PSSP: Protein splice site prediction algorithm using Bayesian approach

This study aimed to introduce an algorithm and identify intein motif and blocks involved in protein splicing, and explore the underlying methods in the development of detection of protein motifs. Inteins are mobile protein splicing elements capable of self-splicing post-translationally. They exist in viruses and bacteriophage, notwithstanding this broad phylogenetic distribution, all inteins apportion common structural features. A method was developed to predict intein in a raw sequence, using a ranking and scoring scheme based on amino acid θ value tables. This method aided in the identification and assessment of patterns characterizing the intein sequences.
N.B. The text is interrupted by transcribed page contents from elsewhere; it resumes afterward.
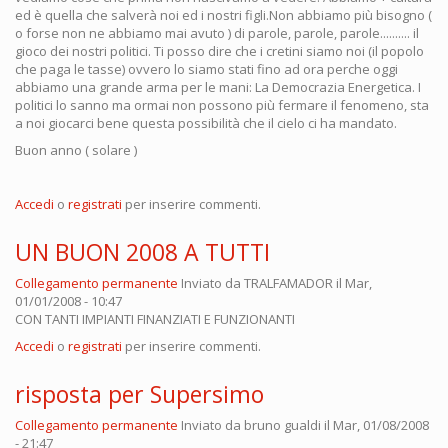
ed è quella che salverà noi ed i nostri figli.Non abbiamo più bisogno (
o forse non ne abbiamo mai avuto ) di parole, parole, parole.......... il
gioco dei nostri politici. Ti posso dire che i cretini siamo noi (il popolo
che paga le tasse) ovvero lo siamo stati fino ad ora perche oggi
abbiamo una grande arma per le mani: La Democrazia Energetica. I
politici lo sanno ma ormai non possono più fermare il fenomeno, sta
a noi giocarci bene questa possibilità che il cielo ci ha mandato.
Buon anno ( solare )
Accedi
o
registrati
per inserire commenti.
UN BUON 2008 A TUTTI
Collegamento permanente
Inviato da
TRALFAMADOR
il Mar,
01/01/2008 - 10:47
CON TANTI IMPIANTI FINANZIATI E FUNZIONANTI
Accedi
o
registrati
per inserire commenti.
risposta per Supersimo
Collegamento permanente
Inviato da
bruno gualdi
il Mar, 01/08/2008
- 21:47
New intein conserved properties are revealed and the known ones are described and localized. We have computed the θ value of each amino acid at block A positions +1 to +13, block B positions l+13 to l+26 and block G positions -7 to +1 for the three categories. The consensus amino acids thus found are listed at the end of each row. We gave statistics for the distance between the blocks, block A to B, block B to F, and block F to G with the average being 66.1, 294, and 10.2 amino acids, respectively. The actual blocks A, B, and G of the one intein found in vacuolar membrane ATPase subunit, a precursor protein, are ranked 1. The results indicate all of the block sequences that are found in nine proteins are ranked at top of the list. The intein sequence is used to search the databases for intein-like proteins. Understanding the functional, structural, and dynamical aspects of inteins is important for intein engineering and the betterment of intein database.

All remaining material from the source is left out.